The consultation exercise closed on 28 March and 929 responses were received. Issues such as equality, opportunities for existing officers, flexibility for annual cohort numbers, and the skills needed for policing were raised. A proportion of respondents were opposed to the direct entry schemes in principle. These respondents valued policing experience as the principal foundation for all police leaders.
The government has today published its response to the consultation, a copy of which will be placed in the house library. The response makes clear that the government remains committed to implementing fast track and direct entry schemes as they offer an opportunity to attract the best talent to the police, bringing in new skills and ideas from other professions.

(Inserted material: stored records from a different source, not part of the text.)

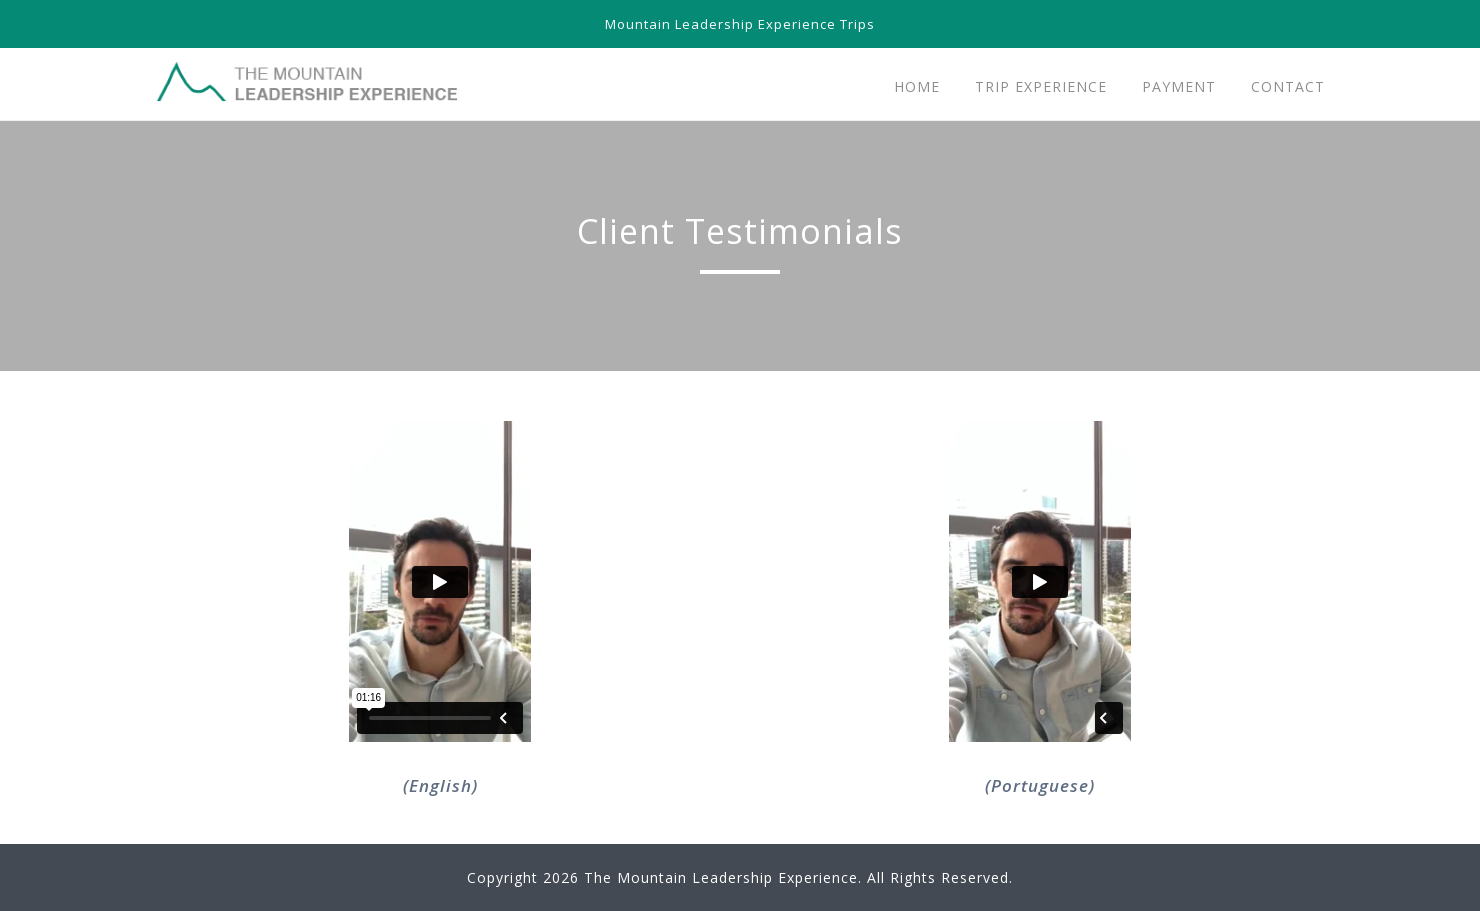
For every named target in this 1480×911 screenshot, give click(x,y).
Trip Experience (1041, 86)
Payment (1179, 86)
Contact (1288, 86)
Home (917, 86)
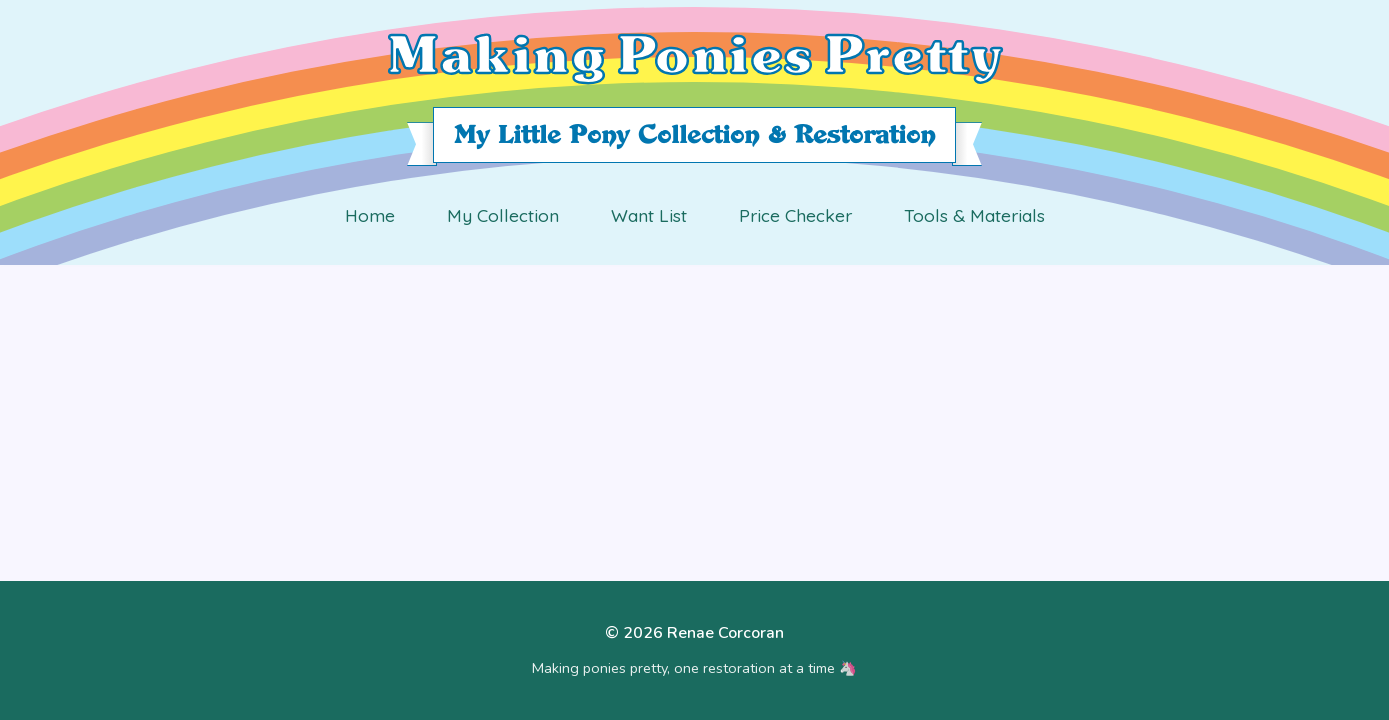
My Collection (503, 215)
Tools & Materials (974, 215)
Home (370, 215)
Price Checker (795, 215)
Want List (649, 215)
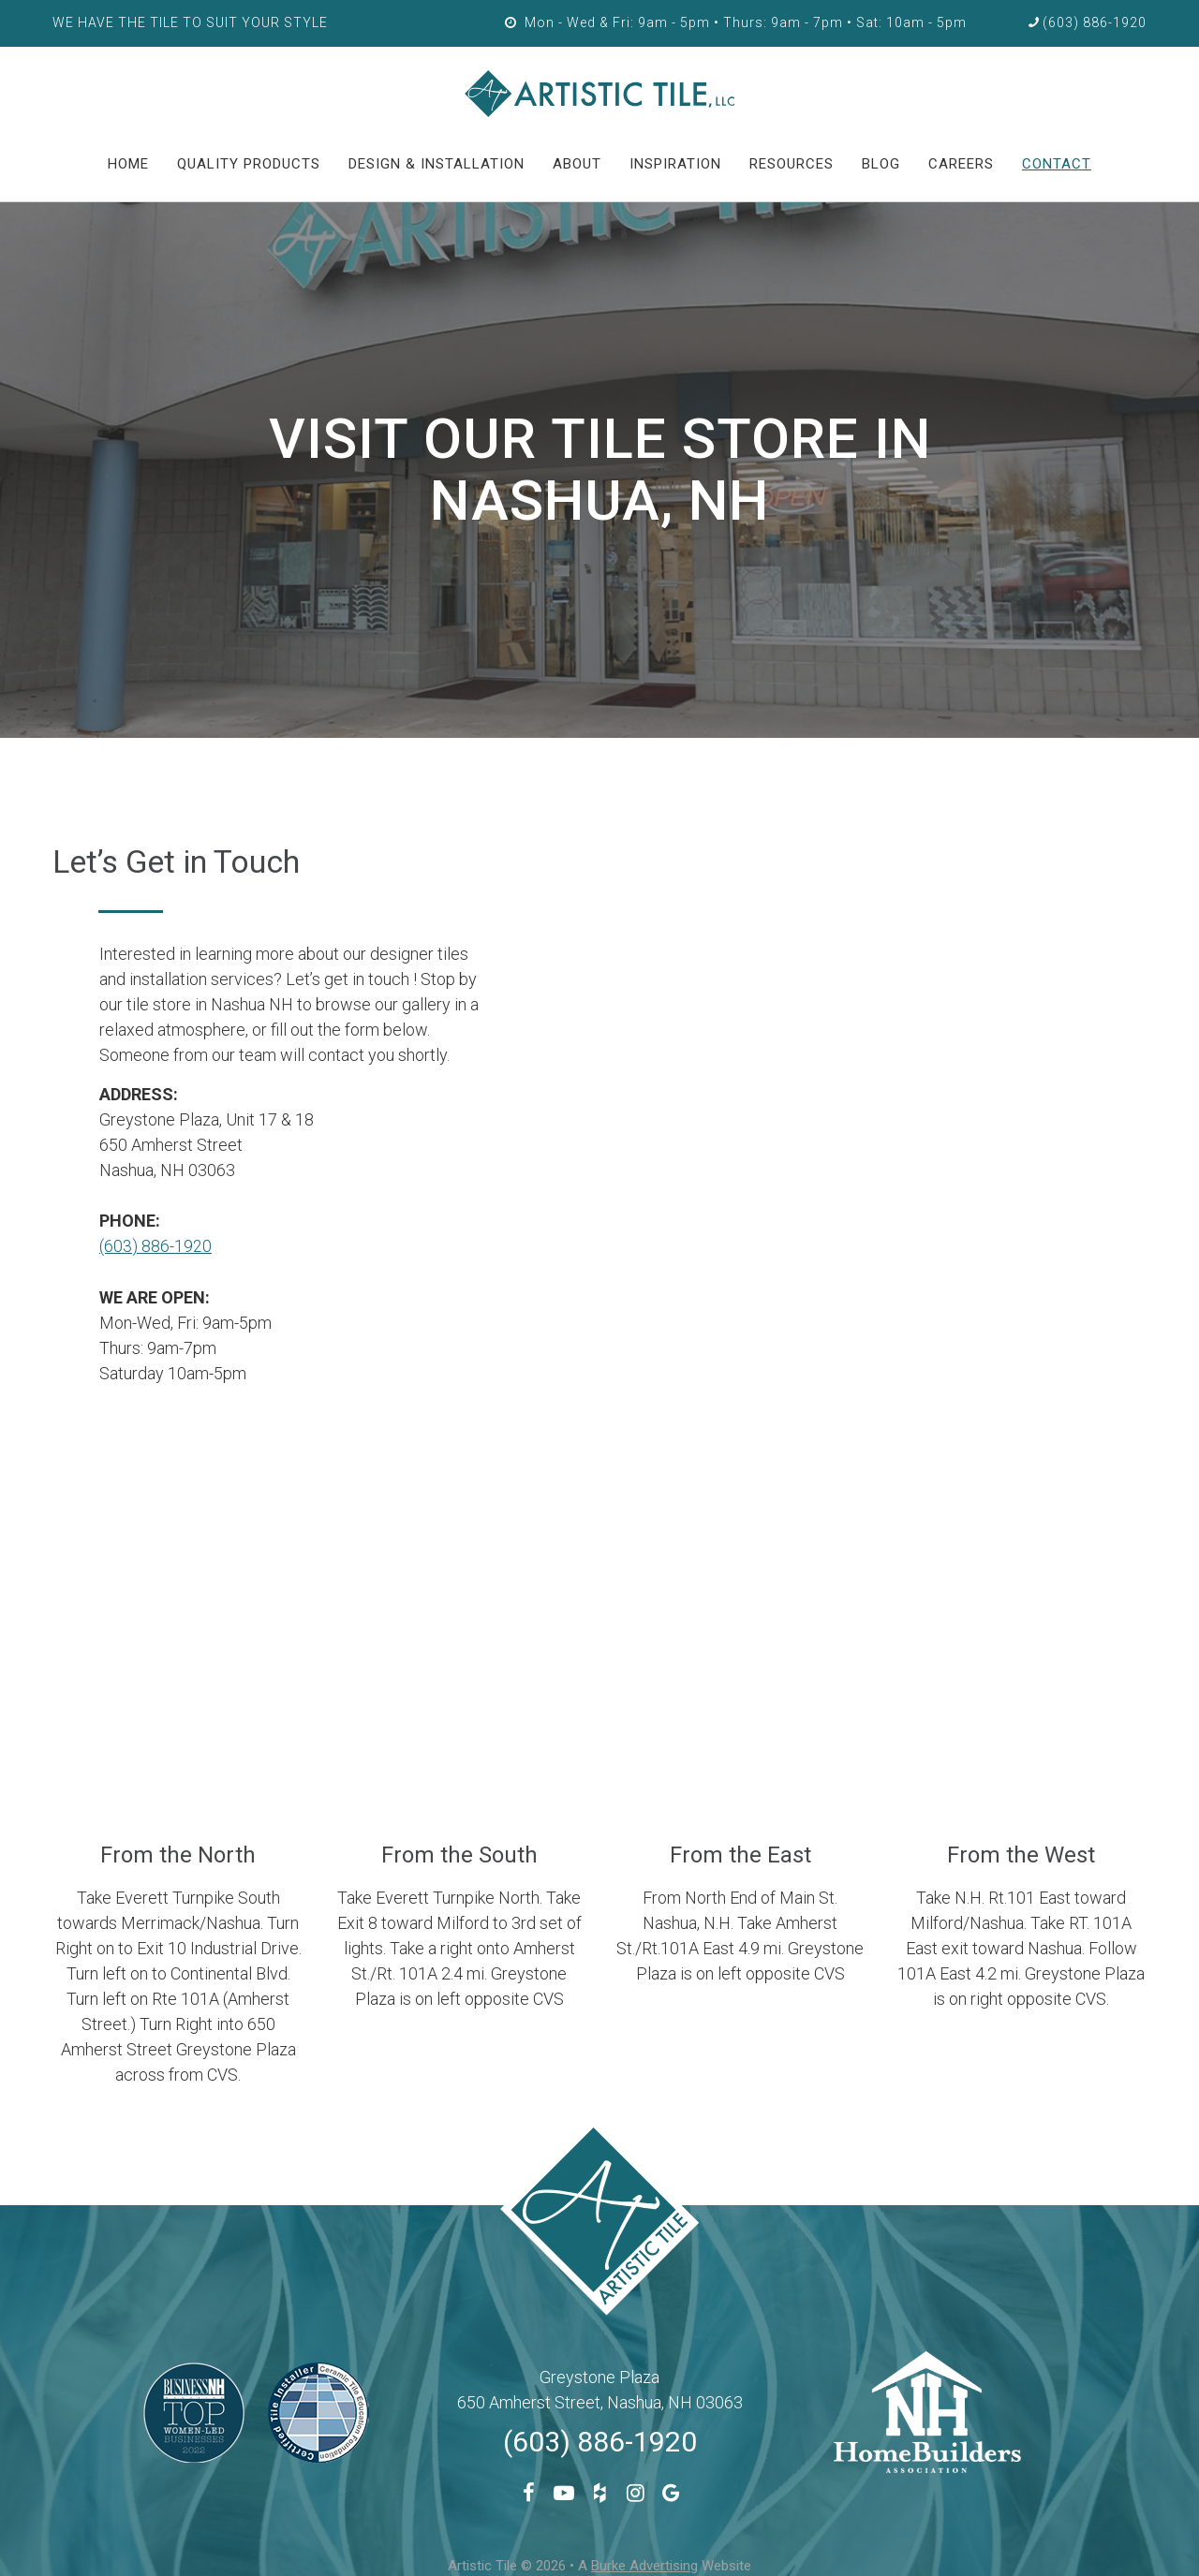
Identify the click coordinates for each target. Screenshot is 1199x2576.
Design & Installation (436, 163)
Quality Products (248, 163)
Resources (791, 163)
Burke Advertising (644, 2564)
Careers (961, 163)
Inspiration (675, 163)
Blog (881, 163)
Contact (1056, 163)
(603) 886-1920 (155, 1246)
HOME (128, 163)
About (577, 163)
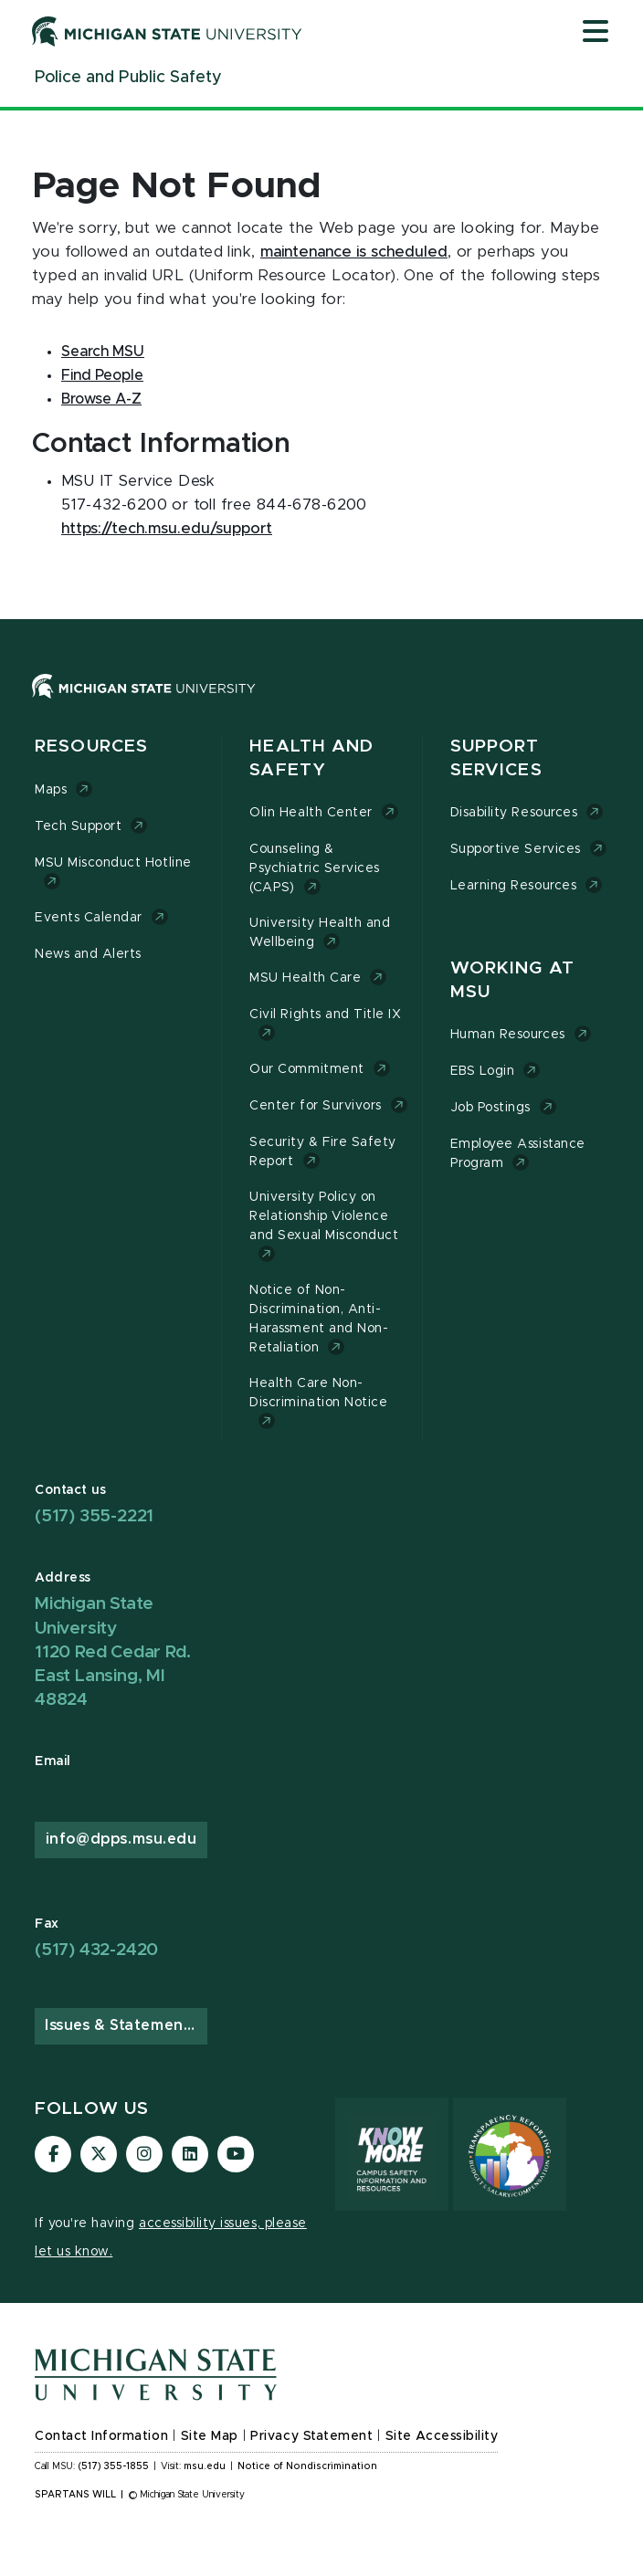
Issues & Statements (121, 2025)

It also sets out the government’s position whereby: cohort sizes should be flexible to reflect the changing needs of forces. We believe there should be in the region of 80 places on each annual cohort for the inspectors’ scheme, in line with recommendations made by Tom Winsor. We believe the superintendents’ scheme should develop so that there at least 20 places on each annual cohort.
The government also thinks that external applicants to the inspectors’ scheme should have a degree but this requirement will not be part of the eligibility criteria for existing officers, including those serving in the special constabulary, providing alternative routes onto the scheme.
PCCs should have the ability to choose their chief constable not only from the senior ranks in the United Kingdom, but also from other countries with a similar legal framework and policing model to ours. This will enable PCCs to choose the very best person for the job.
The government included a provision in the Anti-social Behaviour, Crime and Policing Bill which seeks to enable direct entry at the rank of chief constable for those with equivalent experience from overseas.
I have commissioned the college of policing to implement the direct entry schemes. The government’s response to the consultation makes clear that it is right that the college of policing, rather than those in Whitehall, should lead on the design on the new schemes. The college of policing has the remit to set standards and support the professional development of police officers and staff and the necessary expertise to implement the schemes.
The first cohorts are expected to start in 2014. As part of its evidence based approach to policing, the college will evaluate the implementation of direct entry after five years and submit a report to the government.